= Anonymous pilgrim of Piacenza =

Unidentified Christian pilgrim

The anonymous pilgrim of Piacenza, sometimes simply called the Piacenza Pilgrim, was a sixth-century Christian pilgrim from Piacenza in northern Italy who travelled to the Holy Land at the height of Byzantine rule in the 570s and wrote a narrative - an itinerarium
- of his pilgrimage.

==Misidentification as Antoninus of Piacenza==
This anonymous pilgrim was erroneously identified as Antoninus of Piacenza or Antoninus Martyr out of confusion with Saint Antoninus of Piacenza, who died in 303 and is venerated as a martyr.

==Pilgrimage==

The pilgrim travelled from Piacenza via Constantinople and Cyprus to Tripolis. From there, he travelled south via Beirut and Tyrus before turning towards Galilea where he visited Nazareth and Capernaum before going through Samaria towards the Jordan River where he visited at Epiphany the alleged site where Jesus was baptised. He then proceeded towards Jerusalem, where his descriptions of the chalice of onyx that was venerated in the Church of the Holy Sepulchre and of the Holy Lance in the Basilica of Mount Zion are early attestations of the cultus of these two relics. He then travelled towards the coast and passed through Gaza, where he mentioned the tomb of Hilarion and took then the road towards the Mount Sinai.

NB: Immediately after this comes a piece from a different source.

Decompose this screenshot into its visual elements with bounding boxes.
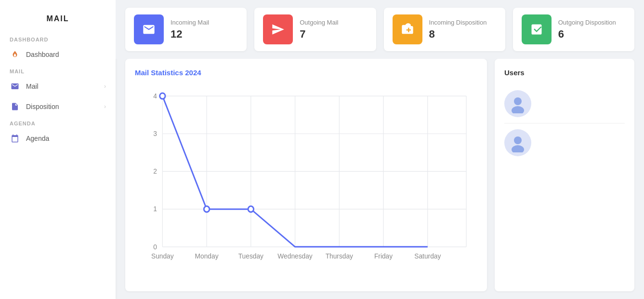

The pilgrim also brought back many objects he had collected from the holy places, a feature typical of visiting pilgrims. However, the pilgrim seems to have been very enthusiastic about them. These objects included medicinal herbs, earth, oil from the Church of the Holy Sepulchre, and stones.

The pilgrim's itinerary documents the extent of the sixth-century trade catering to the pious pilgrims in the Holy Land: "We went to Cana, where our Lord was present at the marriage feast," the Piacenza Pilgrim reports, "and we reclined on the very couch." Inspired by such a vivid figuration of Biblical truth, Antoninus indulged the classic tourists' act: "and there, unworthy as I was, I wrote the names of my parents". A block of marble found at Elateia, inscribed in Byzantine Greek, "This stone is from Cana in Galilee, where Our Lord Jesus Christ turned the water into wine" and the further inscription, "Antoninus", was identified with the Piacenzan when the block was moved to the Little Metropolis near the Metropolitan Cathedral of Athens.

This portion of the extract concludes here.